When you return the entries, keep every word and mark exactly as it is.

::: Recorded data :::

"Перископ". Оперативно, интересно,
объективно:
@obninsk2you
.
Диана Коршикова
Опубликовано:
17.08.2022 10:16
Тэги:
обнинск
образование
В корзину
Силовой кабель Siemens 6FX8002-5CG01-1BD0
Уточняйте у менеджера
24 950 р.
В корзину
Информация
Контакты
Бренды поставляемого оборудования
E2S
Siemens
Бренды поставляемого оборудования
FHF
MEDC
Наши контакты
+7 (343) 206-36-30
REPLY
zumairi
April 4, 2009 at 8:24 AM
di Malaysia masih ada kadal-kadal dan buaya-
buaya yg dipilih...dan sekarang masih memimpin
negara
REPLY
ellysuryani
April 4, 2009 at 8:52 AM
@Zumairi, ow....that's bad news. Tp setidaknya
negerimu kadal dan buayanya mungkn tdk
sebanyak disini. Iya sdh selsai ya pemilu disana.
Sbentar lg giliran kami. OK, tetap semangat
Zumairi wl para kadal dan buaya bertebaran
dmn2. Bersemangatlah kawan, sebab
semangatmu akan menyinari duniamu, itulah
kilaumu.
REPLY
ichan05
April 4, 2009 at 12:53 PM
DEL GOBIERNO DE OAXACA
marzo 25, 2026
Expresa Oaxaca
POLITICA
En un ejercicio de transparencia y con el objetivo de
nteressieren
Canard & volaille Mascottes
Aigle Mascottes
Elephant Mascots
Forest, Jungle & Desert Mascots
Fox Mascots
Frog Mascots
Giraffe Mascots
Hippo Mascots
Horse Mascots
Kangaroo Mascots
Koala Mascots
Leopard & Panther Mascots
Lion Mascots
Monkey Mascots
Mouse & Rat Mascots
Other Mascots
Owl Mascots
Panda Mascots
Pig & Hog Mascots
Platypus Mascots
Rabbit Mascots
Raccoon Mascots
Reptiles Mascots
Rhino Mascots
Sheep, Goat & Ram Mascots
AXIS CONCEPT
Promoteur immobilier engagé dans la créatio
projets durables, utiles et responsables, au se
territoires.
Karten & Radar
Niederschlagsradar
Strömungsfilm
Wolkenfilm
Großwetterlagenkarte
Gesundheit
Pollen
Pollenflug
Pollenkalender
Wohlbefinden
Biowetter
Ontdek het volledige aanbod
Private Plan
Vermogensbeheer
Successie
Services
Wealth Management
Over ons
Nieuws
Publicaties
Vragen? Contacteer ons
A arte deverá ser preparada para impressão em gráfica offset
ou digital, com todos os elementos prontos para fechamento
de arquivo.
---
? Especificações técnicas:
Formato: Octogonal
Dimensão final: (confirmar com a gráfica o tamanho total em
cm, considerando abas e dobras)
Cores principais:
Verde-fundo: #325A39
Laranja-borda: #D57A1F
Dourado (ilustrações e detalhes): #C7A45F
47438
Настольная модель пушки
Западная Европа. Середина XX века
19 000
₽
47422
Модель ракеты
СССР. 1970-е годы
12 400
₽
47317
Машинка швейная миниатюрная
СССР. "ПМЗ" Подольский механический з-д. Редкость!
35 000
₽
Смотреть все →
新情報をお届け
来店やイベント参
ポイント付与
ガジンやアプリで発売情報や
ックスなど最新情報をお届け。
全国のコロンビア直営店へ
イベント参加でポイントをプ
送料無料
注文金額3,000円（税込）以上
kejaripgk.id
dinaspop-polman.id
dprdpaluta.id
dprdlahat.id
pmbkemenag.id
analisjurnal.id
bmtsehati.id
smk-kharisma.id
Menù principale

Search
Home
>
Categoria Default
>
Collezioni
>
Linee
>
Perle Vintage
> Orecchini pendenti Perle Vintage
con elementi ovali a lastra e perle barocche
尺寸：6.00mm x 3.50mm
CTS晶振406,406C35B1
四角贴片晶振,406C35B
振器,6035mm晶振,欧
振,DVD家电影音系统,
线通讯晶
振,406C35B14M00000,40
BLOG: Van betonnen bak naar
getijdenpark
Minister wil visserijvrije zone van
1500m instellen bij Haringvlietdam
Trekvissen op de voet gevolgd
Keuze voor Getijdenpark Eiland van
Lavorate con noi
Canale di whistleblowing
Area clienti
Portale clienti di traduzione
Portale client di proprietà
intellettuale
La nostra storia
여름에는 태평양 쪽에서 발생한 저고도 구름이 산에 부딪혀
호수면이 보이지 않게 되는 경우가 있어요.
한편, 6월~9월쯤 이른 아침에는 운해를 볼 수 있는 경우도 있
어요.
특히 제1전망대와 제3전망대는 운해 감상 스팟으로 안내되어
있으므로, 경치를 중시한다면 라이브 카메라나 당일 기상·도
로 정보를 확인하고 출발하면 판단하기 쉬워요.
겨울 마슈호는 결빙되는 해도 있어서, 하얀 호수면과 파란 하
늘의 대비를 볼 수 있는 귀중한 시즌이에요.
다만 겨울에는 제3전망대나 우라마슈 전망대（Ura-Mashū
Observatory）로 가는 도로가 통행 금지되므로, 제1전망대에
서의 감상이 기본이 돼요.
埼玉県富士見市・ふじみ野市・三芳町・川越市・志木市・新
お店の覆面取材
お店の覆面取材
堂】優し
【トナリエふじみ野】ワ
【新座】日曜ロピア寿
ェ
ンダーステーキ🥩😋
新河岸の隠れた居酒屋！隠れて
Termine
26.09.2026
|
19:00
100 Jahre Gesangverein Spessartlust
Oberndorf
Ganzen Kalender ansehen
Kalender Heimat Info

:::

Answer box >>
"Перископ". Оперативно, интересно,
объективно:
@obninsk2you
.
Диана Коршикова
Опубликовано:
17.08.2022 10:16
Тэги:
обнинск
образование
В корзину
Силовой кабель Siemens 6FX8002-5CG01-1BD0
Уточняйте у менеджера
24 950 р.
В корзину
Информация
Контакты
Бренды поставляемого оборудования
E2S
Siemens
Бренды поставляемого оборудования
FHF
MEDC
Наши контакты
+7 (343) 206-36-30
REPLY
zumairi
April 4, 2009 at 8:24 AM
di Malaysia masih ada kadal-kadal dan buaya-
buaya yg dipilih...dan sekarang masih memimpin
negara
REPLY
ellysuryani
April 4, 2009 at 8:52 AM
@Zumairi, ow....that's bad news. Tp setidaknya
negerimu kadal dan buayanya mungkn tdk
sebanyak disini. Iya sdh selsai ya pemilu disana.
Sbentar lg giliran kami. OK, tetap semangat
Zumairi wl para kadal dan buaya bertebaran
dmn2. Bersemangatlah kawan, sebab
semangatmu akan menyinari duniamu, itulah
kilaumu.
REPLY
ichan05
April 4, 2009 at 12:53 PM
DEL GOBIERNO DE OAXACA
marzo 25, 2026
Expresa Oaxaca
POLITICA
En un ejercicio de transparencia y con el objetivo de
nteressieren
Canard & volaille Mascottes
Aigle Mascottes
Elephant Mascots
Forest, Jungle & Desert Mascots
Fox Mascots
Frog Mascots
Giraffe Mascots
Hippo Mascots
Horse Mascots
Kangaroo Mascots
Koala Mascots
Leopard & Panther Mascots
Lion Mascots
Monkey Mascots
Mouse & Rat Mascots
Other Mascots
Owl Mascots
Panda Mascots
Pig & Hog Mascots
Platypus Mascots
Rabbit Mascots
Raccoon Mascots
Reptiles Mascots
Rhino Mascots
Sheep, Goat & Ram Mascots
AXIS CONCEPT
Promoteur immobilier engagé dans la créatio
projets durables, utiles et responsables, au se
territoires.
Karten & Radar
Niederschlagsradar
Strömungsfilm
Wolkenfilm
Großwetterlagenkarte
Gesundheit
Pollen
Pollenflug
Pollenkalender
Wohlbefinden
Biowetter
Ontdek het volledige aanbod
Private Plan
Vermogensbeheer
Successie
Services
Wealth Management
Over ons
Nieuws
Publicaties
Vragen? Contacteer ons
A arte deverá ser preparada para impressão em gráfica offset
ou digital, com todos os elementos prontos para fechamento
de arquivo.
---
? Especificações técnicas:
Formato: Octogonal
Dimensão final: (confirmar com a gráfica o tamanho total em
cm, considerando abas e dobras)
Cores principais:
Verde-fundo: #325A39
Laranja-borda: #D57A1F
Dourado (ilustrações e detalhes): #C7A45F
47438
Настольная модель пушки
Западная Европа. Середина XX века
19 000
₽
47422
Модель ракеты
СССР. 1970-е годы
12 400
₽
47317
Машинка швейная миниатюрная
СССР. "ПМЗ" Подольский механический з-д. Редкость!
35 000
₽
Смотреть все →
新情報をお届け
来店やイベント参
ポイント付与
ガジンやアプリで発売情報や
ックスなど最新情報をお届け。
全国のコロンビア直営店へ
イベント参加でポイントをプ
送料無料
注文金額3,000円（税込）以上
kejaripgk.id
dinaspop-polman.id
dprdpaluta.id
dprdlahat.id
pmbkemenag.id
analisjurnal.id
bmtsehati.id
smk-kharisma.id
Menù principale

Search
Home
>
Categoria Default
>
Collezioni
>
Linee
>
Perle Vintage
> Orecchini pendenti Perle Vintage
con elementi ovali a lastra e perle barocche
尺寸：6.00mm x 3.50mm
CTS晶振406,406C35B1
四角贴片晶振,406C35B
振器,6035mm晶振,欧
振,DVD家电影音系统,
线通讯晶
振,406C35B14M00000,40
BLOG: Van betonnen bak naar
getijdenpark
Minister wil visserijvrije zone van
1500m instellen bij Haringvlietdam
Trekvissen op de voet gevolgd
Keuze voor Getijdenpark Eiland van
Lavorate con noi
Canale di whistleblowing
Area clienti
Portale clienti di traduzione
Portale client di proprietà
intellettuale
La nostra storia
여름에는 태평양 쪽에서 발생한 저고도 구름이 산에 부딪혀
호수면이 보이지 않게 되는 경우가 있어요.
한편, 6월~9월쯤 이른 아침에는 운해를 볼 수 있는 경우도 있
어요.
특히 제1전망대와 제3전망대는 운해 감상 스팟으로 안내되어
있으므로, 경치를 중시한다면 라이브 카메라나 당일 기상·도
로 정보를 확인하고 출발하면 판단하기 쉬워요.
겨울 마슈호는 결빙되는 해도 있어서, 하얀 호수면과 파란 하
늘의 대비를 볼 수 있는 귀중한 시즌이에요.
다만 겨울에는 제3전망대나 우라마슈 전망대（Ura-Mashū
Observatory）로 가는 도로가 통행 금지되므로, 제1전망대에
서의 감상이 기본이 돼요.
埼玉県富士見市・ふじみ野市・三芳町・川越市・志木市・新
お店の覆面取材
お店の覆面取材
堂】優し
【トナリエふじみ野】ワ
【新座】日曜ロピア寿
ェ
ンダーステーキ🥩😋
新河岸の隠れた居酒屋！隠れて
Termine
26.09.2026
|
19:00
100 Jahre Gesangverein Spessartlust
Oberndorf
Ganzen Kalender ansehen
Kalender Heimat Info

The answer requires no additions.